Oil Change International — a research organization focused on exposing the true costs of fossil fuels — reports that these 16 elected officials have received over $675,000 in campaign contributions from the pipeline’s would-be owners, Dominion and Duke Energy, over the course of their careers as state legislators (priceofoil.org/2017/04/14/not-news-politicians-take-hundreds-of-thousands-of-dollars-from-pipeline-companies-sign-letter-supporting-pipeline-project/).

Dominion has also invested heavily in the 2017 Virginia gubernatorial race. Dominion’s executives, lobbyists, board members and PAC have given a total of $109,283.30 to Democrat Ralph Northam and his PAC and $43,125.00, to Republican Ed Gillespie and his PAC (energyandpolicy.org/dominion-bets-big-establishment-candidates-northam-gillespie-virginia-gov-race/).

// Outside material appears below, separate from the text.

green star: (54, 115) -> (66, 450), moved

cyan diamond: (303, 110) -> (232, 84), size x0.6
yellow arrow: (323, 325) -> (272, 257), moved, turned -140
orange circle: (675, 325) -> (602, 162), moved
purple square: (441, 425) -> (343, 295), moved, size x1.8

It is curious that an energy company that holds a public service monopoly throughout most of Virginia must resort to using ratepayer income to service legislators on its payroll, to fund philanthropic donations that communities become addicted to, and to finance public-relations advertising campaigns such as the one that touts the so-called “benefits” of the ACP. I can’t help but wonder what percentage of customers’ bills goes to servicing these expenses. What would consumer electricity rates look like without them?

I am grateful that this has become a campaign issue in the Virginia gubernatorial campaign. But I wish that Dominion and Duke Energy would invest in the people who use their services, service their debt, and pay their bills every month — instead of buying legislators dependent on their addictive donations in order to maintain the companies’ grip on Virginia and North Carolina governments.